LIVE REPORT - RED MARQUEE 7/29 SAT
WEYES BLOOD
とろけてしまいそうなくらい贅沢な時間
16時前に足を運ぶと、すでに前方には多くの人が詰めかけているレッド・マーキー。Twitterを見るとインディー愛好家として知っている人たちが何人も最前列付近で待機しているようで、念願の初来日を果たすワイズ・ブラッドことナタリー・メリングへの期待の高さが伺える。スクリーンにはなにやら目を血走らせた水夫のようなキャラクターが時計を気にしている様子が映っているが、まだかまだかと歓声があげる僕らの気持ちも似たようなものかもしれない。
4人のバンドメンバーとともに、白いドレスとサングラスで現れたナタリー。“It’s Not Just Me, It’s Everybody”では歌い出しや間奏のたびに大きな歓声が上がり、メンバー全員で重厚なコーラスを入れる“Children of the Empire”でも、しっとりと伸びやかに歌う彼女の歌声に早くも虜になってしまった。甘美なメロディにうっとり浸る“Andromeda”では流星群のようなキラキラした映像も相まって、なんともドラマチックな時間が流れている。

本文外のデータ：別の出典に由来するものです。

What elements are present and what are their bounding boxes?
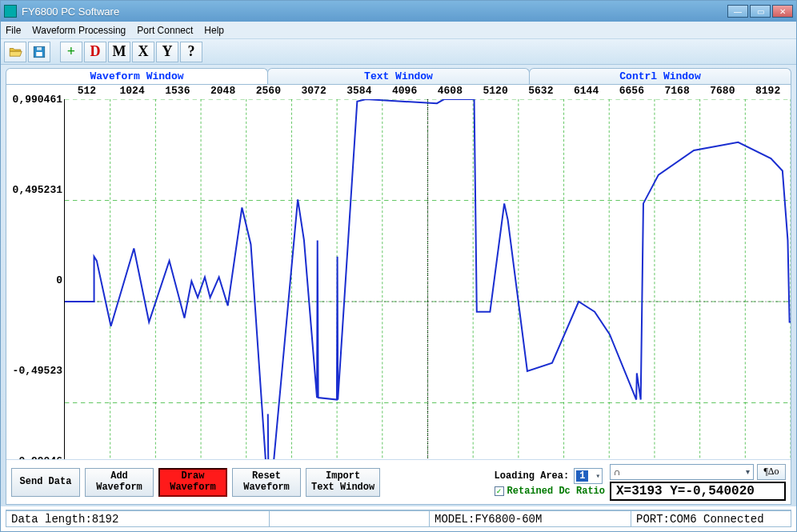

ナタリーがサングラスをとって、続いては”Seven Words”。チャーチオルガンから徐々に演奏が合流していくバンドサウンドは決して主張的ではなくシンプルなものだが、だからこそ堅実に寄り添うような演奏が光っている。ゆったりとした時間の流れを感じながら、身振り手振りに気品を感じさせるナタリーの優美な歌声が響きわたるレッド・マーキー。なんて贅沢な時間だろう。ドキュメンタリー映画監督のアダム・カーティスへのリスペクトを語った“God Turn Me Into a Flower”では、3つの鍵盤のアンビエント風味のフレーズとナタリーの伸びやかな歌声が重なり合う中で、ドキュメンタリー風の断片的なイメージがフラッシュする背景の映像がとても印象的に映る。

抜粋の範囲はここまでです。